"""

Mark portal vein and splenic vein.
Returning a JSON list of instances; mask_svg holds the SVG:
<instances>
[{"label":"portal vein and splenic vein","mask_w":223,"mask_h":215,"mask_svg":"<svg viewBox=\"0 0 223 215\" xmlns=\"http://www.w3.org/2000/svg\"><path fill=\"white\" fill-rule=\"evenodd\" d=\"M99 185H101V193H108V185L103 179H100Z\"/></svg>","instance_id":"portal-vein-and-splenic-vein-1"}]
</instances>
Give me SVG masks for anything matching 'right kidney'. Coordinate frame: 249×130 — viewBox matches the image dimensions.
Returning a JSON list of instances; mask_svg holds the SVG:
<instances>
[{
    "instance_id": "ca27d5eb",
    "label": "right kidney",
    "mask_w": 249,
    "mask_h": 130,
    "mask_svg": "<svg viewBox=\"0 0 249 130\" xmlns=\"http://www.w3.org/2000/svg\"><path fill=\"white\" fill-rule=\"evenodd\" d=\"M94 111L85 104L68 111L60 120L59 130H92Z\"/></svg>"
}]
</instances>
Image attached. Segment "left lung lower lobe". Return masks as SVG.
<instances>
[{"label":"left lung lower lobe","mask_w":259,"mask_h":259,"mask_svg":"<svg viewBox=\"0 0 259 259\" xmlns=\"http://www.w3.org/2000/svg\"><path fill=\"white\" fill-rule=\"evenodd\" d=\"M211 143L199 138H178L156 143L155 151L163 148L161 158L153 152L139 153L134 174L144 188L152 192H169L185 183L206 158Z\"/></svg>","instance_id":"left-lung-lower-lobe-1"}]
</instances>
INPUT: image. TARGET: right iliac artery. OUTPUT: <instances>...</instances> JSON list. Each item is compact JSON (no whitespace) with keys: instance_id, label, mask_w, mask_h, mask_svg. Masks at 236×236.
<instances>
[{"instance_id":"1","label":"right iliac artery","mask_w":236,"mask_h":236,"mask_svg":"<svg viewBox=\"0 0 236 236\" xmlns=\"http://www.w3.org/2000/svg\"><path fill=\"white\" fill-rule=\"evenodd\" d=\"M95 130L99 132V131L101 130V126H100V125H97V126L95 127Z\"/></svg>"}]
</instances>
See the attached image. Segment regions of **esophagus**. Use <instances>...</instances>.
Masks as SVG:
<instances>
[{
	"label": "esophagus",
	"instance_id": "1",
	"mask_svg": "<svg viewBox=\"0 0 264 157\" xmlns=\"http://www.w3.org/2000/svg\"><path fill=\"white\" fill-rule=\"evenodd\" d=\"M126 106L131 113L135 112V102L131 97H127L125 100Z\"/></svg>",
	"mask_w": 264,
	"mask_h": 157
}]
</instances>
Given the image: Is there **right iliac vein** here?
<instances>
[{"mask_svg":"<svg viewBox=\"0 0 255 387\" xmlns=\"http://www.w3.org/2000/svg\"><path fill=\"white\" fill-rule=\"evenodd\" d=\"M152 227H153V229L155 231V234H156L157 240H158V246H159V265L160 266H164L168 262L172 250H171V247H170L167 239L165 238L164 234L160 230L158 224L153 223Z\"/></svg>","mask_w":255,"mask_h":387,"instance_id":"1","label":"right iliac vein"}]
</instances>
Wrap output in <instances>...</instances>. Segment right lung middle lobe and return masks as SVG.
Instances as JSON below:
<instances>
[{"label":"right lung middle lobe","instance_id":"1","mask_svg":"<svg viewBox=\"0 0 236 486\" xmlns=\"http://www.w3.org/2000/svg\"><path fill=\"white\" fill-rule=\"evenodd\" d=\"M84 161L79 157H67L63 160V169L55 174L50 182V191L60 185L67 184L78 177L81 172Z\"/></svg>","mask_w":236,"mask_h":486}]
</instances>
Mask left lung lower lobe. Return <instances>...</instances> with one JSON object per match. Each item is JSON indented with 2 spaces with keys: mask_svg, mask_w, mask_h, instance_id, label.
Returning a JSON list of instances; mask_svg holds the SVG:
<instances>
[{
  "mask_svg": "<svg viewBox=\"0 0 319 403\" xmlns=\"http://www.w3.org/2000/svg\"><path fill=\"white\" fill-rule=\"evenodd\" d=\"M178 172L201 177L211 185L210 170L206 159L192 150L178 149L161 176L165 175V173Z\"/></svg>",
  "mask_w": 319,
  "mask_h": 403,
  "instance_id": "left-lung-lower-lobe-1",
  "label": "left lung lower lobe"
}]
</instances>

"""

### PROBLEM STATEMENT
Output the records exactly, including every line.

### WRITTEN SOLUTION
Mark portal vein and splenic vein.
Returning a JSON list of instances; mask_svg holds the SVG:
<instances>
[{"label":"portal vein and splenic vein","mask_w":223,"mask_h":215,"mask_svg":"<svg viewBox=\"0 0 223 215\" xmlns=\"http://www.w3.org/2000/svg\"><path fill=\"white\" fill-rule=\"evenodd\" d=\"M99 185H101V193H108V185L103 179H100Z\"/></svg>","instance_id":"portal-vein-and-splenic-vein-1"}]
</instances>
Give me SVG masks for anything matching 'right kidney'. Coordinate frame: 249×130 — viewBox matches the image dimensions.
Returning a JSON list of instances; mask_svg holds the SVG:
<instances>
[{
    "instance_id": "ca27d5eb",
    "label": "right kidney",
    "mask_w": 249,
    "mask_h": 130,
    "mask_svg": "<svg viewBox=\"0 0 249 130\" xmlns=\"http://www.w3.org/2000/svg\"><path fill=\"white\" fill-rule=\"evenodd\" d=\"M94 111L85 104L68 111L60 120L59 130H92Z\"/></svg>"
}]
</instances>
Image attached. Segment "left lung lower lobe". Return masks as SVG.
<instances>
[{"label":"left lung lower lobe","mask_w":259,"mask_h":259,"mask_svg":"<svg viewBox=\"0 0 259 259\" xmlns=\"http://www.w3.org/2000/svg\"><path fill=\"white\" fill-rule=\"evenodd\" d=\"M211 143L199 138H178L156 143L155 151L163 148L161 158L153 152L139 153L134 174L144 188L152 192H169L185 183L206 158Z\"/></svg>","instance_id":"left-lung-lower-lobe-1"}]
</instances>
INPUT: image. TARGET: right iliac artery. OUTPUT: <instances>...</instances> JSON list. Each item is compact JSON (no whitespace) with keys: instance_id, label, mask_w, mask_h, mask_svg. Masks at 236×236.
<instances>
[{"instance_id":"1","label":"right iliac artery","mask_w":236,"mask_h":236,"mask_svg":"<svg viewBox=\"0 0 236 236\" xmlns=\"http://www.w3.org/2000/svg\"><path fill=\"white\" fill-rule=\"evenodd\" d=\"M95 130L99 132V131L101 130V126H100V125H97V126L95 127Z\"/></svg>"}]
</instances>
See the attached image. Segment regions of **esophagus**. Use <instances>...</instances>.
Masks as SVG:
<instances>
[{
	"label": "esophagus",
	"instance_id": "1",
	"mask_svg": "<svg viewBox=\"0 0 264 157\" xmlns=\"http://www.w3.org/2000/svg\"><path fill=\"white\" fill-rule=\"evenodd\" d=\"M126 106L131 113L135 112V102L131 97H127L125 100Z\"/></svg>",
	"mask_w": 264,
	"mask_h": 157
}]
</instances>
Given the image: Is there **right iliac vein** here?
<instances>
[{"mask_svg":"<svg viewBox=\"0 0 255 387\" xmlns=\"http://www.w3.org/2000/svg\"><path fill=\"white\" fill-rule=\"evenodd\" d=\"M152 227H153V229L155 231V234H156L157 240H158V246H159V265L160 266H164L168 262L172 250H171V247H170L167 239L165 238L164 234L160 230L158 224L153 223Z\"/></svg>","mask_w":255,"mask_h":387,"instance_id":"1","label":"right iliac vein"}]
</instances>
Wrap output in <instances>...</instances>. Segment right lung middle lobe and return masks as SVG.
Instances as JSON below:
<instances>
[{"label":"right lung middle lobe","instance_id":"1","mask_svg":"<svg viewBox=\"0 0 236 486\" xmlns=\"http://www.w3.org/2000/svg\"><path fill=\"white\" fill-rule=\"evenodd\" d=\"M84 161L79 157H67L63 160V169L55 174L50 182V191L60 185L67 184L78 177L81 172Z\"/></svg>","mask_w":236,"mask_h":486}]
</instances>
Mask left lung lower lobe. Return <instances>...</instances> with one JSON object per match. Each item is JSON indented with 2 spaces with keys: mask_svg, mask_w, mask_h, instance_id, label.
Returning a JSON list of instances; mask_svg holds the SVG:
<instances>
[{
  "mask_svg": "<svg viewBox=\"0 0 319 403\" xmlns=\"http://www.w3.org/2000/svg\"><path fill=\"white\" fill-rule=\"evenodd\" d=\"M178 172L201 177L211 185L210 170L206 159L192 150L178 149L161 176L165 175V173Z\"/></svg>",
  "mask_w": 319,
  "mask_h": 403,
  "instance_id": "left-lung-lower-lobe-1",
  "label": "left lung lower lobe"
}]
</instances>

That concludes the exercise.